Wenn am Sonntag Bundestagswahl wäre, hätten Union und FDP eine klare parlamentarische Mehrheit, geht aus allen drei aktuellen Umfragen hervor. Nach dieser Befragung, in die auch längerfristige Überzeugungen sowie taktische Überlegungen der Wähler einfließen, käme die SPD laut ZDF-Politbarometer auf 32 % (minus 1 Punkt gegenüber April), CDU/CSU auf 46 % (plus 1). Alle anderen Parteien sind unverändert: Die Grünen erreichen 9 %, die FDP 6 %, die PDS 4 %.

Das Emnid-Institut sieht beide großen Parteien in der Wählergunst sinken: Sowohl die CDU/CSU als auch die SPD verlieren demnach in der aktuellen Sonntagsfrage jeweils einen Prozentpunkt. Die Union liegt weiterhin bei 46 % deutlich vor den Sozialdemokraten, die aktuell auf 29 % kommen. Die Bündnisgrünen legen einen Zähler auf 11 % zu. Die PDS würde mit einem Stimmenanteil von 5 % wieder knapp in den Bundestag einziehen. Unverändert bleibt der Zuspruch für die FDP, die mit 7 % rechnen könnte.

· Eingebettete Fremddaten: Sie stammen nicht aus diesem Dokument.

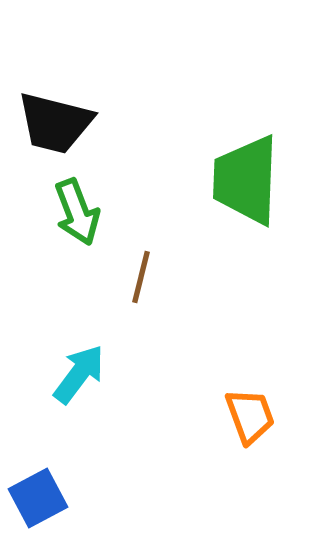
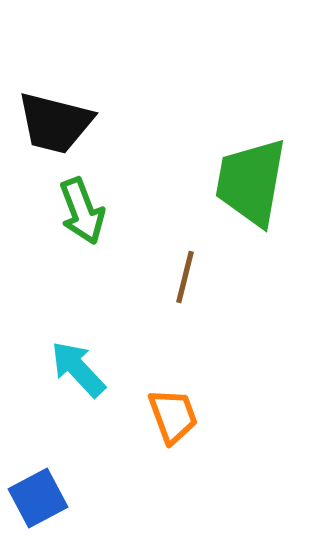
green trapezoid: moved 5 px right, 2 px down; rotated 8 degrees clockwise
green arrow: moved 5 px right, 1 px up
brown line: moved 44 px right
cyan arrow: moved 1 px left, 5 px up; rotated 80 degrees counterclockwise
orange trapezoid: moved 77 px left
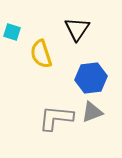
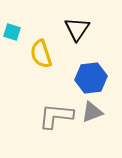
gray L-shape: moved 2 px up
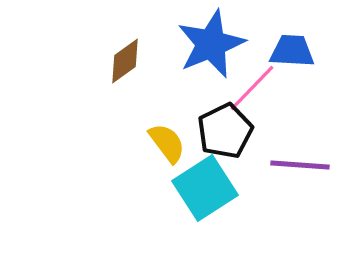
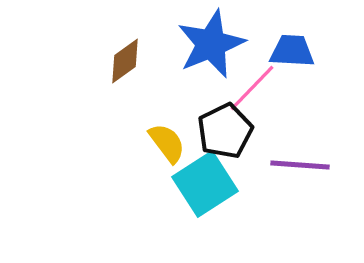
cyan square: moved 4 px up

Auch laut Deutschlandtrend muss Rot-grün mit Stimmenverlusten rechnen. Die Sozialdemokraten kämen demnach auf 28 % der Stimmen und verlieren somit im Vergleich zum Vormonat drei Punkte. Auch die Grünen müssen einen Prozentpunkt abgeben und kommen jetzt auf 10 %. Die Union dagegen lege um drei Punkte zu und würde am kommenden Sonntag 48 % der Stimmen erhalten, hieß es. Die FDP erreiche 7 % (Vormonat: 6 %).

Für das Politbarometer hatte die Mannheimer Forschungsgruppe Wahlen zwischen Dienstag und Donnerstag 1230 zufällig ausgewählte Wahlberechtigte befragt. Emnid befragte für n-tv in der Zeit vom 23. bis 28. April 2307 Deutsche. Für den Deutschlandtrend befragte Infratest-dimap 1300 Bürger in der Zeit vom 28. bis 30. April.